What to produce
Each line between the one holding "List each element" and the end of the material below, both included, is to be transcribed word for word, with pictures left out.

Data for this task
────────────────────
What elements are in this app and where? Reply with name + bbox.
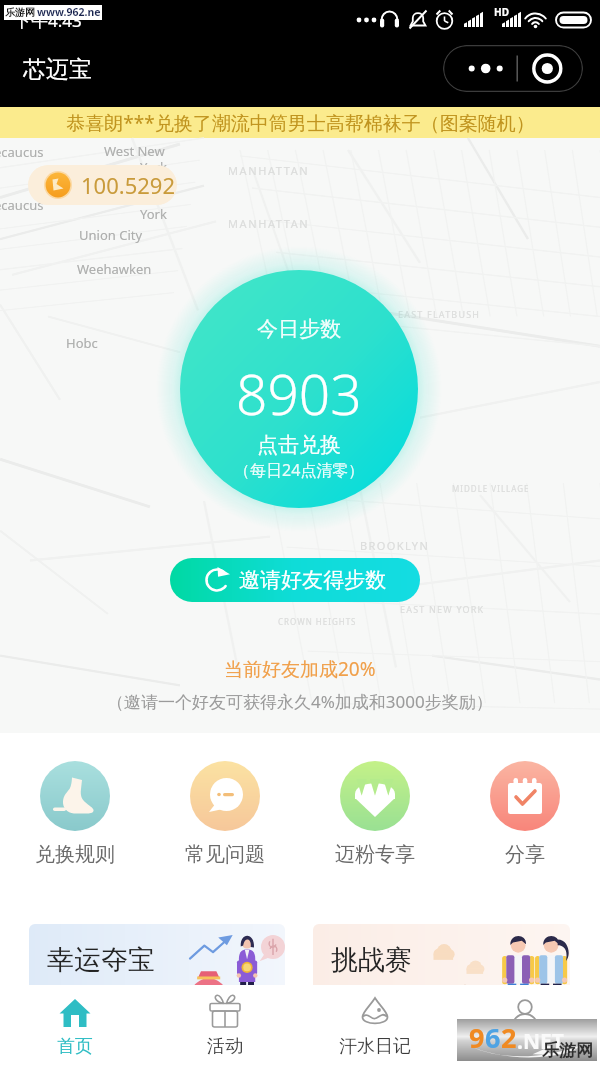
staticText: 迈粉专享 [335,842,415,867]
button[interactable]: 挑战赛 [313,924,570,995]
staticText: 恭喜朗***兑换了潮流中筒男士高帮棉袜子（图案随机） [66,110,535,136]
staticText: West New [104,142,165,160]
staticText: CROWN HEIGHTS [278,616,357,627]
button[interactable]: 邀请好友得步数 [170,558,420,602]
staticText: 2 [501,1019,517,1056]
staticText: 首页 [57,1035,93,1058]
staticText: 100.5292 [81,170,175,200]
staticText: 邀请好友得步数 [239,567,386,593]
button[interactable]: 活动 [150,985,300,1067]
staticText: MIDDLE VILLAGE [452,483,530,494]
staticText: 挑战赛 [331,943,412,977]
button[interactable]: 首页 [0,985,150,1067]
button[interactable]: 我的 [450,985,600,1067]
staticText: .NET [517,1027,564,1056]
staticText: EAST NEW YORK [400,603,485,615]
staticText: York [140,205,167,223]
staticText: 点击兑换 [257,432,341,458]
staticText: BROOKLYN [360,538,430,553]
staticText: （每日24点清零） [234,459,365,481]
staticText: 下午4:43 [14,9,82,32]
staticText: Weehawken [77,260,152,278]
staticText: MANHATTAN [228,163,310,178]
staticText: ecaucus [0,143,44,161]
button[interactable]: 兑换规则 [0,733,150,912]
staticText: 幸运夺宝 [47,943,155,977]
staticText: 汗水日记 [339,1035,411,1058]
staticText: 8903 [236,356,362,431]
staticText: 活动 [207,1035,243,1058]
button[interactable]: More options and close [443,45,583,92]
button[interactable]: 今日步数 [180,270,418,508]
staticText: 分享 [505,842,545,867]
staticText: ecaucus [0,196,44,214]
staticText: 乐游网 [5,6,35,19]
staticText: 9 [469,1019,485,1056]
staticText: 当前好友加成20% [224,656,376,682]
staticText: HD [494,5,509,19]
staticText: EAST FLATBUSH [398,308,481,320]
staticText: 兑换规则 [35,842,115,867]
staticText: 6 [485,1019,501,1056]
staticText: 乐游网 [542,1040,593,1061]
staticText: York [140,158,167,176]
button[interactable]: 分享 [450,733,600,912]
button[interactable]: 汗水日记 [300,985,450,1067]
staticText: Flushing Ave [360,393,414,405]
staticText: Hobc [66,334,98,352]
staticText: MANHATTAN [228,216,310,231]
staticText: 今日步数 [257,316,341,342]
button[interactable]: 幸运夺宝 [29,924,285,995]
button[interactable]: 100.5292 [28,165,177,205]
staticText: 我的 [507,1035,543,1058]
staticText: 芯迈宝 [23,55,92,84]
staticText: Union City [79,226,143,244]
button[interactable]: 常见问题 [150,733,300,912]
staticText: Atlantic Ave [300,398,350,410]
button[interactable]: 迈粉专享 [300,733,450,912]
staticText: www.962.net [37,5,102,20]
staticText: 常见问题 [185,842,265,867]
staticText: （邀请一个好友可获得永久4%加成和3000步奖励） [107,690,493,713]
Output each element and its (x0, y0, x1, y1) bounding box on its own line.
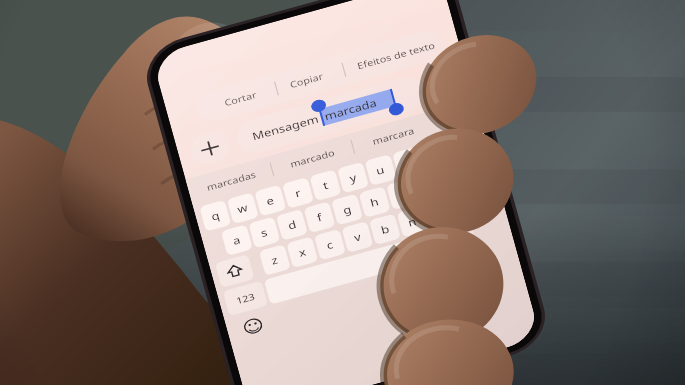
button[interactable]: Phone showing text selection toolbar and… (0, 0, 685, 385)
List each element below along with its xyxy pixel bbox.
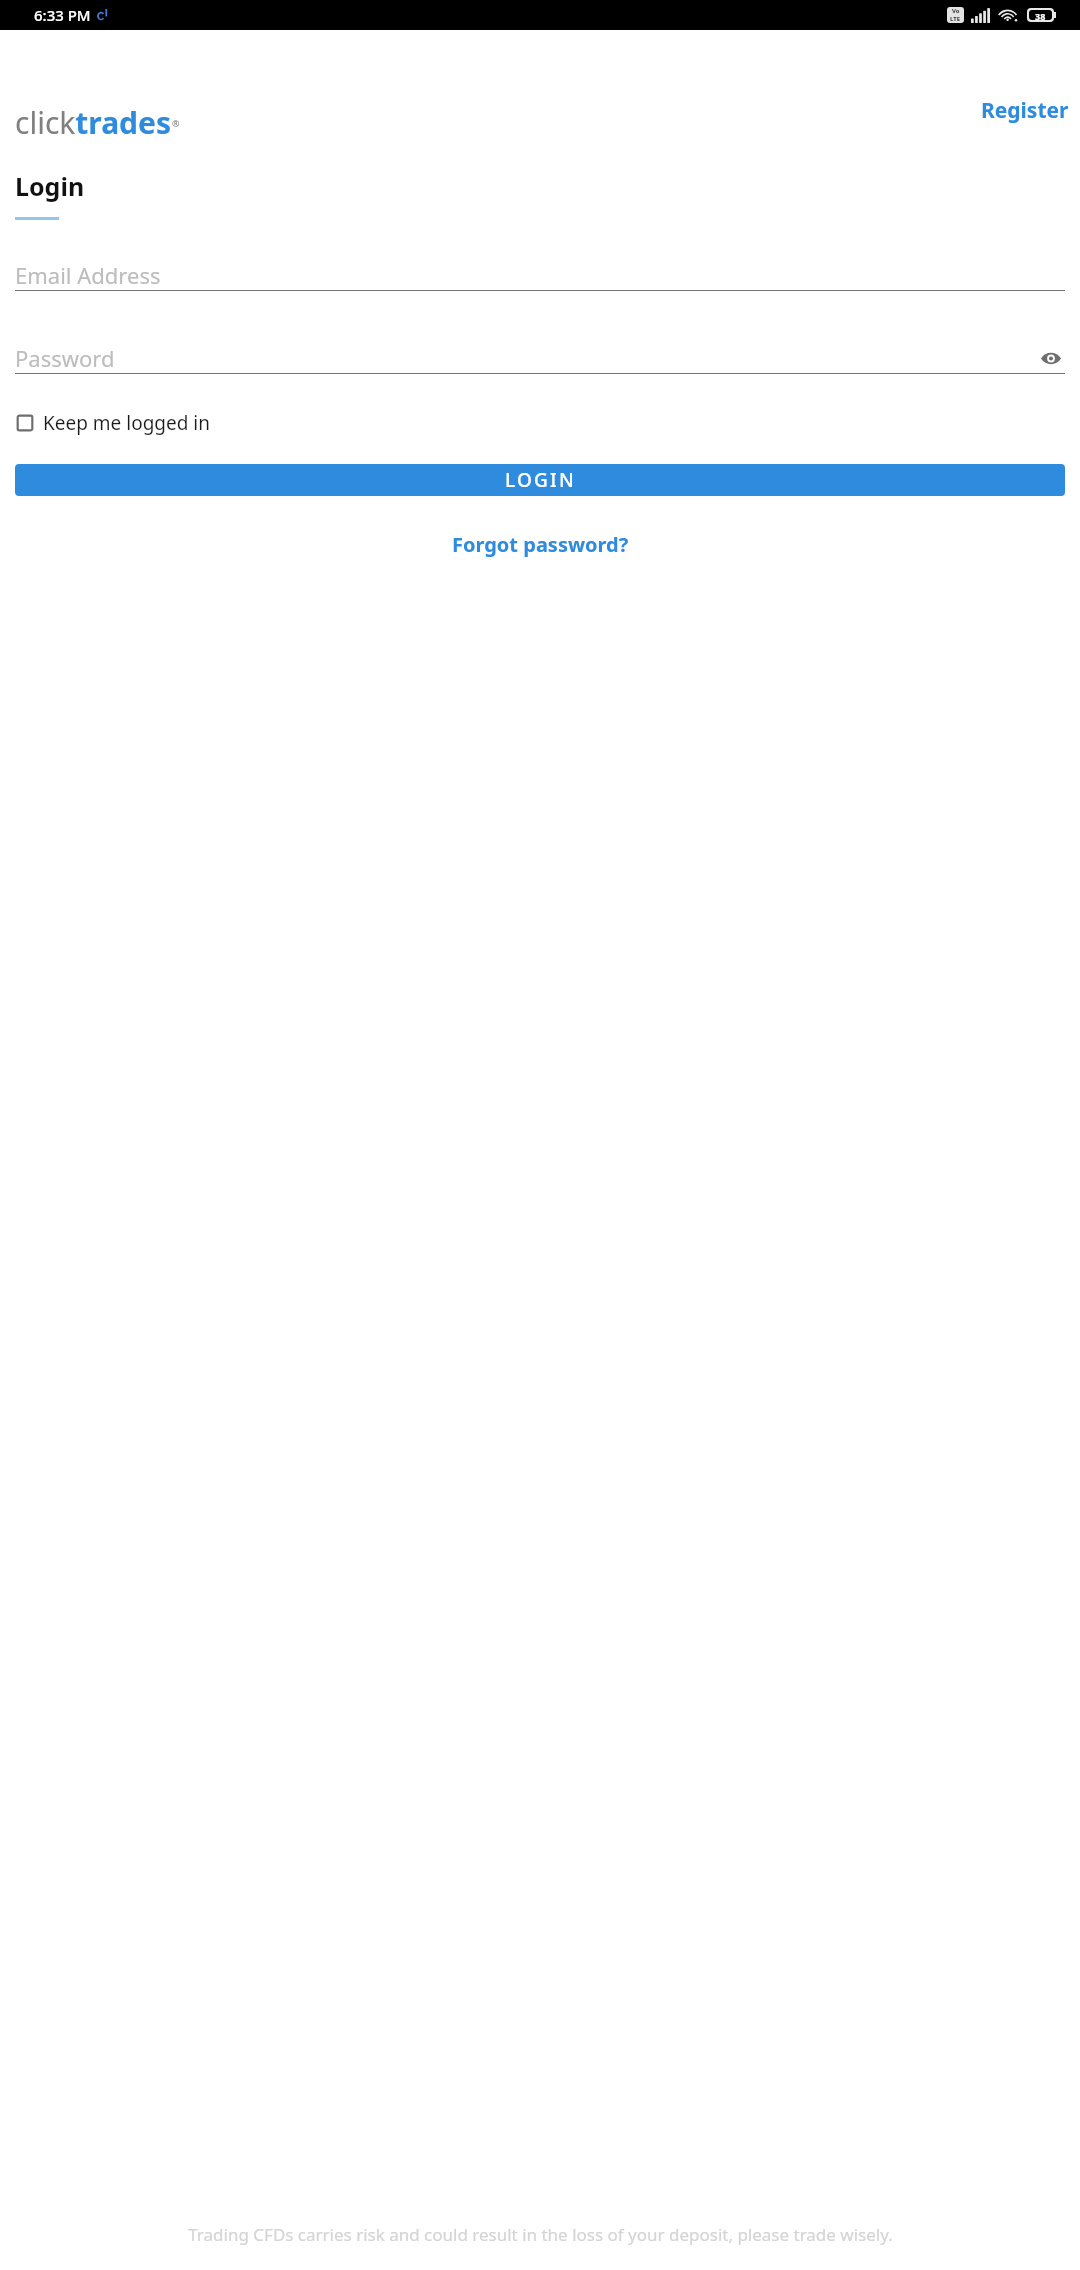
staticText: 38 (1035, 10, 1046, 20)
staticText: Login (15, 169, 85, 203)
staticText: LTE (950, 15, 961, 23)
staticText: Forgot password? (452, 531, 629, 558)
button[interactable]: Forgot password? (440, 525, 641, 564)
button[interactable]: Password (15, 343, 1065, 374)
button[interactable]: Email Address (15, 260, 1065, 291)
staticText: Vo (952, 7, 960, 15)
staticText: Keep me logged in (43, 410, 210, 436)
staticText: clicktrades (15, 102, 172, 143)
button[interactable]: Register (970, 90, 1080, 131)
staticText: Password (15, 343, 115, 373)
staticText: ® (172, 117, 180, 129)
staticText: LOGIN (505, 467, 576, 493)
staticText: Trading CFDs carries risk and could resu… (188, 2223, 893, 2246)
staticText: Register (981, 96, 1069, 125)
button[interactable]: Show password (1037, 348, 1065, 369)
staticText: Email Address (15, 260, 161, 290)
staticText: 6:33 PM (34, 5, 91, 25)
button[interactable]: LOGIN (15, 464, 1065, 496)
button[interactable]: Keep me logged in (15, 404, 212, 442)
────────────────────
Written response
List each element below along with its xyxy pixel bbox.
staticText: 38 (1035, 10, 1046, 20)
staticText: Login (15, 169, 85, 203)
staticText: LTE (950, 15, 961, 23)
staticText: Forgot password? (452, 531, 629, 558)
button[interactable]: Forgot password? (440, 525, 641, 564)
button[interactable]: Password (15, 343, 1065, 374)
button[interactable]: Email Address (15, 260, 1065, 291)
staticText: Vo (952, 7, 960, 15)
staticText: Keep me logged in (43, 410, 210, 436)
staticText: clicktrades (15, 102, 172, 143)
button[interactable]: Register (970, 90, 1080, 131)
staticText: Password (15, 343, 115, 373)
staticText: ® (172, 117, 180, 129)
staticText: LOGIN (505, 467, 576, 493)
staticText: Trading CFDs carries risk and could resu… (188, 2223, 893, 2246)
staticText: Register (981, 96, 1069, 125)
button[interactable]: Show password (1037, 348, 1065, 369)
staticText: Email Address (15, 260, 161, 290)
staticText: 6:33 PM (34, 5, 91, 25)
button[interactable]: LOGIN (15, 464, 1065, 496)
button[interactable]: Keep me logged in (15, 404, 212, 442)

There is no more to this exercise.